Work request.
Would you give again, exactly, the lines running from the line with "idrara çıkma ihtiyacı, bacak" to the end of the data below, both included?

Supplied data.

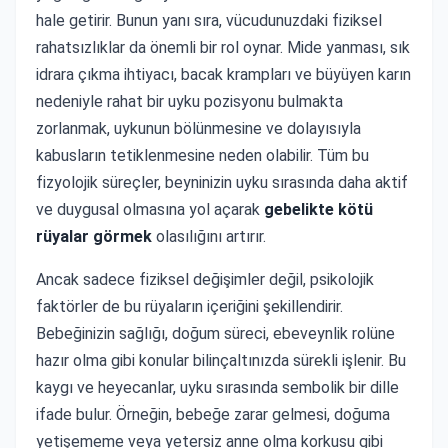
hale getirir. Bunun yanı sıra, vücudunuzdaki fiziksel
rahatsızlıklar da önemli bir rol oynar. Mide yanması, sık
idrara çıkma ihtiyacı, bacak krampları ve büyüyen karın
nedeniyle rahat bir uyku pozisyonu bulmakta
zorlanmak, uykunun bölünmesine ve dolayısıyla
kabusların tetiklenmesine neden olabilir. Tüm bu
fizyolojik süreçler, beyninizin uyku sırasında daha aktif
ve duygusal olmasına yol açarak
gebelikte kötü
rüyalar görmek
olasılığını artırır.
Ancak sadece fiziksel değişimler değil, psikolojik
faktörler de bu rüyaların içeriğini şekillendirir.
Bebeğinizin sağlığı, doğum süreci, ebeveynlik rolüne
hazır olma gibi konular bilinçaltınızda sürekli işlenir. Bu
kaygı ve heyecanlar, uyku sırasında sembolik bir dille
ifade bulur. Örneğin, bebeğe zarar gelmesi, doğuma
yetişememe veya yetersiz anne olma korkusu gibi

Output of the task.
idrara çıkma ihtiyacı, bacak krampları ve büyüyen karın
nedeniyle rahat bir uyku pozisyonu bulmakta
zorlanmak, uykunun bölünmesine ve dolayısıyla
kabusların tetiklenmesine neden olabilir. Tüm bu
fizyolojik süreçler, beyninizin uyku sırasında daha aktif
ve duygusal olmasına yol açarak
gebelikte kötü
rüyalar görmek
olasılığını artırır.
Ancak sadece fiziksel değişimler değil, psikolojik
faktörler de bu rüyaların içeriğini şekillendirir.
Bebeğinizin sağlığı, doğum süreci, ebeveynlik rolüne
hazır olma gibi konular bilinçaltınızda sürekli işlenir. Bu
kaygı ve heyecanlar, uyku sırasında sembolik bir dille
ifade bulur. Örneğin, bebeğe zarar gelmesi, doğuma
yetişememe veya yetersiz anne olma korkusu gibi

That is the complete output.